Недоброе утро Терентия
Шрифт:
Сперва я напился водицы той. Вдоволь напился! Оно после меду, совсем во рту слиплося. Затем умылся. Хорошенько моську свою выполоскал. Даже саднить перестала, ага! Постоял немного в воде, чтоб откисла грязь да кровушка. Тогда и вымылся полностью. Легко сразу стало так, приятно, хорошо! Поплавал немного. Понырял. Внизу вода совсем холодная! Ключи видать бьют. От того и чистая она речка эта! Переплыл речушку и вылез, уже на другом берегу. Постоял под лучиками солнышка, обсох, и дальше пошел.
В деревню ту пришел уже после полудни. Уже вечереть начало. Ну, деревня, как деревня. Дворы, хаты стоят, забором огорожено. Огороды, сараи. В сараях скотина мукает, хрюкает, да бекает. Курочки кудахчют, гуси гогочют… Воробьи по стрихам стрыбают. Щебечут. Все, как и у нас! Прошелся по улочкам. Нет
Прошелся дальше. Оно то я с отшибу зашел, может ближе к центру людей сыщу?
Так и вышло! В центре-то клуб, а коло клубу – людей, ого! Бабы, мужики! Детвора стайками носится. Кто повзрослее – ходют, бродют.

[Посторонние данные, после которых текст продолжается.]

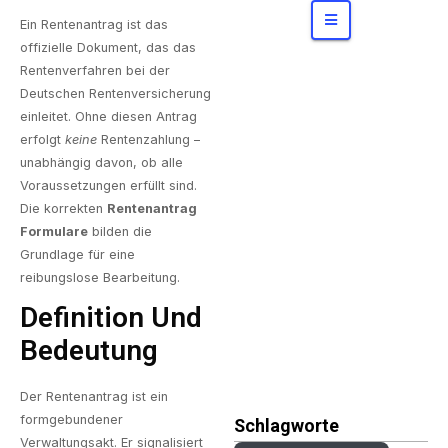
Konzerne
bergen
Ein Rentenantrag ist das
offizielle Dokument, das das
Rentenverfahren bei der
Deutschen Rentenversicherung
einleitet. Ohne diesen Antrag
erfolgt
keine
Rentenzahlung –
unabhängig davon, ob alle
Voraussetzungen erfüllt sind.
Die korrekten
Rentenantrag
Formulare
bilden die
Grundlage für eine
reibungslose Bearbeitung.
Definition Und
Bedeutung
Der Rentenantrag ist ein
formgebundener
Schlagworte
Verwaltungsakt. Er signalisiert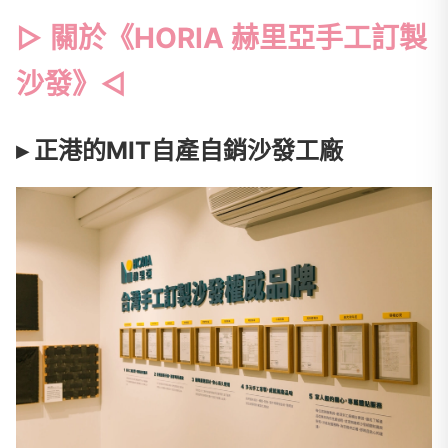
▻ 關於《HORIA 赫里亞手工訂製
沙發》◅
▸ 正港的MIT自產自銷沙發工廠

Какие кучками стоят, болтают. Какие сидят на лавках, семушки поплевуют, гомонят. Старухи, да старики на солнышке морды греют, разомлели. Много людей! По середке площадь и лавка. Мужик на лавке сидит и на баяне играет, бабы коло него пляшут. В платки красивые обернуты. Мужики покуривают, да посвистывают под музыку, а бабоньки пляшут, да повизгивают. Праздник какой у них видать? А какой? Чего-то я не припомню, чтоб дядька Вий про праздник говорил. Он всегда говорит! А может у них свои праздники какие? Деревня-то другая! Ну может и так, людям весело и то хорошо!
Гляжу, на крайней лавочке, две барышни сидят. Разодетые красиво! Платки на них красные, черевики черные, да платья разноцветные. Губы красным намазаны, щеки розовым! Щебечут свое, улыбки до ушей, да глазами постреливают по сторонам. Ну, я сразу и смекнул, – невесты то! Ну а чо? На кой им губы да щеки размалевывать?!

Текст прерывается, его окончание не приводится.